** Information follows **

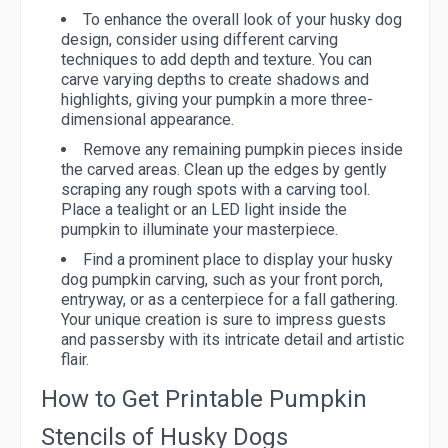
To enhance the overall look of your husky dog
design, consider using different carving
techniques to add depth and texture. You can
carve varying depths to create shadows and
highlights, giving your pumpkin a more three-
dimensional appearance.
Remove any remaining pumpkin pieces inside
the carved areas. Clean up the edges by gently
scraping any rough spots with a carving tool.
Place a tealight or an LED light inside the
pumpkin to illuminate your masterpiece.
Find a prominent place to display your husky
dog pumpkin carving, such as your front porch,
entryway, or as a centerpiece for a fall gathering.
Your unique creation is sure to impress guests
and passersby with its intricate detail and artistic
flair.
How to Get Printable Pumpkin
Stencils of Husky Dogs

** End of Information **

## Activity
Repeat exactly the lines above from the one with "carve varying depths to create shadows and" up to and including the one with "scraping any rough spots with a carving tool.". No other line belongs in the reply.

## Answer section
carve varying depths to create shadows and
highlights, giving your pumpkin a more three-
dimensional appearance.
Remove any remaining pumpkin pieces inside
the carved areas. Clean up the edges by gently
scraping any rough spots with a carving tool.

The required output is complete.